Ku lihat dia sudah tak sadarkan diri. Aku langsung meminta tolong pada khalayak ramai. Aku hanya terlihat seperti orang bingung. Fikiran ku kosong. Jalan buntu sedang menghadang otakku. Air mataku tiba-tiba saja turun melewati pipi. Aku tidak tahu harus bagaimana lagi, “Neng… neng… Ayo cepat naik ke mobil. Kamu pacarnya kan?” Tanya bapak-bapak yang sedang ada di bangku sopir sebuah mobil hitam metalik. Ah aku baru tersadar. Langsung saja aku naik di bangku penumpang belakang sopir yang nyatanya disana ada Tama, pacarku.

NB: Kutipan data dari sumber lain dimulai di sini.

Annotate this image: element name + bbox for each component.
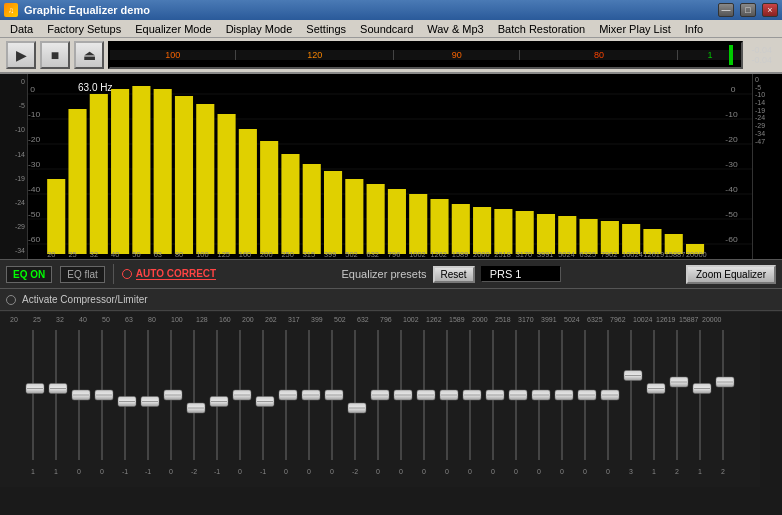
rscale-n34: -34 xyxy=(755,130,780,138)
eq-on-button[interactable]: EQ ON xyxy=(6,266,52,283)
rscale-n19: -19 xyxy=(755,107,780,115)
svg-text:317: 317 xyxy=(288,316,300,323)
fader-value-0: 1 xyxy=(31,468,35,475)
toolbar: ▶ ■ ⏏ 100 120 90 80 1 -0.04 -0.04 xyxy=(0,38,782,74)
svg-rect-21 xyxy=(47,179,65,254)
svg-rect-31 xyxy=(260,141,278,254)
fader-value-14: -2 xyxy=(352,468,358,475)
compressor-radio[interactable] xyxy=(6,295,16,305)
svg-text:160: 160 xyxy=(239,250,251,259)
fader-value-12: 0 xyxy=(307,468,311,475)
menu-batch-restoration[interactable]: Batch Restoration xyxy=(492,22,591,36)
faders-area: 20 25 32 40 50 63 80 100 128 160 200 262… xyxy=(0,312,782,487)
svg-text:12619: 12619 xyxy=(643,250,664,259)
svg-rect-29 xyxy=(218,114,236,254)
svg-text:1589: 1589 xyxy=(452,250,469,259)
menu-data[interactable]: Data xyxy=(4,22,39,36)
svg-text:399: 399 xyxy=(324,250,336,259)
svg-rect-23 xyxy=(90,94,108,254)
menu-soundcard[interactable]: Soundcard xyxy=(354,22,419,36)
svg-text:2518: 2518 xyxy=(494,250,511,259)
reset-button[interactable]: Reset xyxy=(433,266,475,283)
app-icon: ♫ xyxy=(4,3,18,17)
seek-segment-1: 100 xyxy=(110,50,236,60)
svg-rect-41 xyxy=(473,207,491,254)
svg-rect-44 xyxy=(537,214,555,254)
db-label-right2: -0.04 xyxy=(751,55,772,65)
preset-name-input[interactable] xyxy=(481,266,561,282)
svg-text:-40: -40 xyxy=(725,185,738,194)
zoom-equalizer-button[interactable]: Zoom Equalizer xyxy=(686,265,776,284)
svg-text:-50: -50 xyxy=(725,210,738,219)
svg-rect-131 xyxy=(216,330,218,460)
stop-button[interactable]: ■ xyxy=(40,41,70,69)
fader-value-2: 0 xyxy=(77,468,81,475)
svg-rect-22 xyxy=(68,109,86,254)
fader-value-22: 0 xyxy=(537,468,541,475)
svg-text:3991: 3991 xyxy=(541,316,557,323)
menu-mixer-playlist[interactable]: Mixer Play List xyxy=(593,22,677,36)
svg-text:-30: -30 xyxy=(725,160,738,169)
seek-segment-3: 90 xyxy=(394,50,520,60)
menu-display-mode[interactable]: Display Mode xyxy=(220,22,299,36)
menu-equalizer-mode[interactable]: Equalizer Mode xyxy=(129,22,217,36)
seek-bar[interactable]: 100 120 90 80 1 xyxy=(108,41,743,69)
svg-text:10024: 10024 xyxy=(633,316,653,323)
fader-value-6: 0 xyxy=(169,468,173,475)
svg-text:1262: 1262 xyxy=(430,250,447,259)
rscale-n47: -47 xyxy=(755,138,780,146)
svg-text:40: 40 xyxy=(111,250,119,259)
fader-value-3: 0 xyxy=(100,468,104,475)
svg-text:502: 502 xyxy=(334,316,346,323)
menu-info[interactable]: Info xyxy=(679,22,709,36)
svg-text:1589: 1589 xyxy=(449,316,465,323)
menu-factory-setups[interactable]: Factory Setups xyxy=(41,22,127,36)
svg-rect-26 xyxy=(154,89,172,254)
svg-text:10024: 10024 xyxy=(622,250,643,259)
svg-text:200: 200 xyxy=(260,250,272,259)
eject-button[interactable]: ⏏ xyxy=(74,41,104,69)
svg-text:0: 0 xyxy=(30,85,35,94)
svg-rect-167 xyxy=(630,330,632,460)
fader-value-13: 0 xyxy=(330,468,334,475)
svg-text:20: 20 xyxy=(10,316,18,323)
fader-value-4: -1 xyxy=(122,468,128,475)
svg-rect-173 xyxy=(699,330,701,460)
svg-text:2000: 2000 xyxy=(472,316,488,323)
fader-value-1: 1 xyxy=(54,468,58,475)
fader-value-30: 2 xyxy=(721,468,725,475)
auto-correct-button[interactable]: AUTO CORRECT xyxy=(136,268,216,280)
scale-n10: -10 xyxy=(2,126,25,134)
svg-text:3991: 3991 xyxy=(537,250,554,259)
minimize-button[interactable]: — xyxy=(718,3,734,17)
fader-value-5: -1 xyxy=(145,468,151,475)
svg-rect-123 xyxy=(124,330,126,460)
svg-text:5024: 5024 xyxy=(564,316,580,323)
svg-rect-27 xyxy=(175,96,193,254)
svg-text:315: 315 xyxy=(303,250,315,259)
svg-text:50: 50 xyxy=(132,250,140,259)
fader-value-8: -1 xyxy=(214,468,220,475)
svg-rect-171 xyxy=(676,330,678,460)
svg-rect-32 xyxy=(281,154,299,254)
svg-text:3170: 3170 xyxy=(516,250,533,259)
right-level-meter: 0 -5 -10 -14 -19 -24 -29 -34 -47 xyxy=(752,74,782,259)
menu-wav-mp3[interactable]: Wav & Mp3 xyxy=(421,22,489,36)
svg-text:25: 25 xyxy=(33,316,41,323)
close-button[interactable]: × xyxy=(762,3,778,17)
eq-flat-button[interactable]: EQ flat xyxy=(60,266,105,283)
svg-text:100: 100 xyxy=(196,250,208,259)
menu-bar: Data Factory Setups Equalizer Mode Displ… xyxy=(0,20,782,38)
svg-text:128: 128 xyxy=(196,316,208,323)
fader-value-10: -1 xyxy=(260,468,266,475)
svg-text:-60: -60 xyxy=(725,235,738,244)
maximize-button[interactable]: □ xyxy=(740,3,756,17)
main-display: 0 -5 -10 -14 -19 -24 -29 -34 63.0 Hz 0 -… xyxy=(0,74,782,259)
menu-settings[interactable]: Settings xyxy=(300,22,352,36)
play-button[interactable]: ▶ xyxy=(6,41,36,69)
svg-rect-36 xyxy=(367,184,385,254)
fader-value-24: 0 xyxy=(583,468,587,475)
fader-value-9: 0 xyxy=(238,468,242,475)
svg-rect-115 xyxy=(32,330,34,460)
svg-text:5024: 5024 xyxy=(558,250,575,259)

Ya Tuhan, Tama. Aku kangen sama kamu. Kenapa kita bertemu saat kamu sedang seperti ini? Kenapa kamu datang padaku lagi disaat kamu begini? Tama, kamu kemana saja? Aku sudah lama terus mencari mu. Aku rindu denganmu. Aku rindu dengan kita. Maafkan aku, sewaktu dahulu pernah egois sama kamu. Maafkan aku…
Pipiku telah basah oleh deraian air mata yang melewatinya. Sempat airmata ini jatuh di lembutnya pipi Tama yang sedang terbaring lemah ini. Ah! Seharusnya aku tak boleh menangis. Disini ada Tama, Tama tak suka melihat perempuan menangis. Tapi kalau dengan keadaan mengkhawatirkan seperti ini aku tak boleh menangis juga? Tamaaa! Ayo bangun! Aku kangen sama kamu. Aku janji, kalau kamu bangun aku tak akan menangis kembali.
Nyatanya setelah sampai rumah sakit ini kamu tidak bangun juga. Ah Tama! Kamu jahat sekali. Kamu tahu tidak? Aku tuh capek terus-terusan menunggu. Aku terlalu banyak menunggu. Terlebih menunggu kamu. Sudah sering kamu membuat aku menunggu. Salah satunya, menunggu kamu bangun dari koma kamu ini.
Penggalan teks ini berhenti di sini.